OpenAI just added autonomous workspace agents to ChatGPT - bots that business users can build and deploy to handle tasks on their own, without someone manually prompting them each time.
The feature is live now for Business, Enterprise, Edu, and Teachers plan subscribers. OpenAI gave two concrete examples in its blog post: an agent that searches the web for product feedback and sends a summary report to Slack, and a sales agent that handles prospecting tasks independently. These aren't one-off chat responses - they're designed to run as recurring, scheduled workflows.
This changes how teams interact with ChatGPT. The standard model is reactive - you type, it responds. Workspace agents flip that: you configure what you want done, and the agent handles execution on its own schedule.
What Agents Replace
For a small marketing team, that could mean an agent pulling competitor mentions from the web every morning and dropping a summary into Slack - work that previously required either someone doing it manually or a custom automation built in a tool like Zapier. The difference is you describe the task in plain language rather than mapping out triggers and conditions manually. The agent handles the interpretation.
Access and Permissions
This is a business-tier feature only. Standard Plus subscribers don't get it. The full range of external app integrations isn't fully documented yet, but the Slack example confirms connectivity outside ChatGPT itself.
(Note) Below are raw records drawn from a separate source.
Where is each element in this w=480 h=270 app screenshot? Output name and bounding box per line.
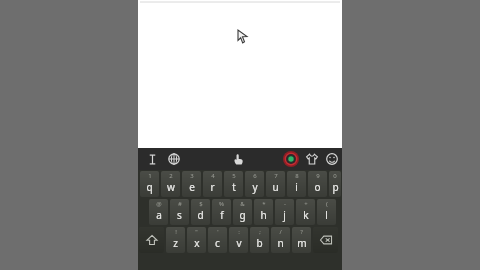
- staticText: 3: [190, 172, 194, 180]
- staticText: l: [325, 208, 328, 222]
- button[interactable]: 9: [308, 171, 327, 197]
- staticText: p: [332, 180, 339, 194]
- staticText: c: [215, 236, 220, 250]
- button[interactable]: &: [233, 199, 252, 225]
- staticText: @: [156, 200, 162, 208]
- button[interactable]: 6: [245, 171, 264, 197]
- button[interactable]: ?: [292, 227, 311, 253]
- button[interactable]: ;: [250, 227, 269, 253]
- button[interactable]: *: [254, 199, 273, 225]
- button[interactable]: %: [212, 199, 231, 225]
- button[interactable]: 2: [161, 171, 180, 197]
- staticText: x: [194, 236, 200, 250]
- staticText: :: [238, 228, 240, 236]
- staticText: z: [173, 236, 178, 250]
- button[interactable]: :: [229, 227, 248, 253]
- staticText: *: [262, 200, 266, 208]
- staticText: #: [178, 200, 182, 208]
- staticText: ": [195, 228, 198, 236]
- staticText: e: [189, 180, 195, 194]
- button[interactable]: 8: [287, 171, 306, 197]
- staticText: y: [252, 180, 258, 194]
- button[interactable]: !: [166, 227, 185, 253]
- staticText: ': [217, 228, 219, 236]
- button[interactable]: 7: [266, 171, 285, 197]
- staticText: k: [303, 208, 309, 222]
- staticText: -: [284, 200, 286, 208]
- staticText: /: [279, 228, 282, 236]
- staticText: h: [260, 208, 267, 222]
- staticText: 5: [232, 172, 236, 180]
- staticText: n: [277, 236, 284, 250]
- button[interactable]: Backspace: [313, 227, 338, 253]
- staticText: &: [240, 200, 245, 208]
- button[interactable]: 4: [203, 171, 222, 197]
- staticText: 7: [274, 172, 278, 180]
- staticText: 6: [253, 172, 257, 180]
- button[interactable]: #: [170, 199, 189, 225]
- staticText: 4: [211, 172, 215, 180]
- staticText: 9: [316, 172, 320, 180]
- staticText: a: [156, 208, 162, 222]
- staticText: 1: [148, 172, 152, 180]
- button[interactable]: Language: [164, 148, 184, 170]
- staticText: m: [297, 236, 307, 250]
- staticText: !: [175, 228, 177, 236]
- staticText: q: [146, 180, 153, 194]
- staticText: b: [256, 236, 263, 250]
- staticText: g: [239, 208, 246, 222]
- staticText: i: [295, 180, 298, 194]
- staticText: ;: [259, 228, 261, 236]
- staticText: (: [326, 200, 328, 208]
- button[interactable]: Text cursor: [142, 148, 162, 170]
- button[interactable]: ': [208, 227, 227, 253]
- staticText: $: [199, 200, 203, 208]
- staticText: o: [314, 180, 321, 194]
- button[interactable]: 3: [182, 171, 201, 197]
- staticText: w: [167, 180, 175, 194]
- button[interactable]: /: [271, 227, 290, 253]
- staticText: s: [177, 208, 182, 222]
- staticText: j: [283, 208, 286, 222]
- button[interactable]: Emoji: [322, 148, 342, 170]
- staticText: f: [220, 208, 224, 222]
- button[interactable]: +: [296, 199, 315, 225]
- button[interactable]: Handwriting: [228, 148, 248, 170]
- staticText: v: [236, 236, 242, 250]
- staticText: u: [272, 180, 279, 194]
- staticText: t: [232, 180, 236, 194]
- button[interactable]: ": [187, 227, 206, 253]
- staticText: 2: [169, 172, 173, 180]
- staticText: %: [219, 200, 224, 208]
- button[interactable]: (: [317, 199, 336, 225]
- button[interactable]: Stickers: [302, 148, 322, 170]
- staticText: 0: [333, 172, 337, 180]
- button[interactable]: -: [275, 199, 294, 225]
- button[interactable]: Record: [280, 148, 302, 170]
- button[interactable]: 0: [329, 171, 341, 197]
- button[interactable]: 5: [224, 171, 243, 197]
- button[interactable]: Shift: [139, 227, 164, 253]
- button[interactable]: @: [149, 199, 168, 225]
- button[interactable]: 1: [140, 171, 159, 197]
- staticText: 8: [295, 172, 299, 180]
- staticText: d: [197, 208, 204, 222]
- staticText: ?: [300, 228, 303, 236]
- staticText: +: [304, 200, 308, 208]
- staticText: r: [210, 180, 215, 194]
- button[interactable]: $: [191, 199, 210, 225]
The permission question matters more than it might seem. An agent with standing access to your company's Slack or email has real reach, and it's not yet clear how granular the permission controls or revocation options are. That's a practical concern worth resolving before deploying any of these in a live workflow.
OpenAI's distribution advantage is real. Enterprise teams already use ChatGPT daily, which means these agents get real-world testing immediately - no separate onboarding, no new login required. Thousands of business teams will be running live workflows within weeks of launch, which will answer the reliability question faster than most product launches.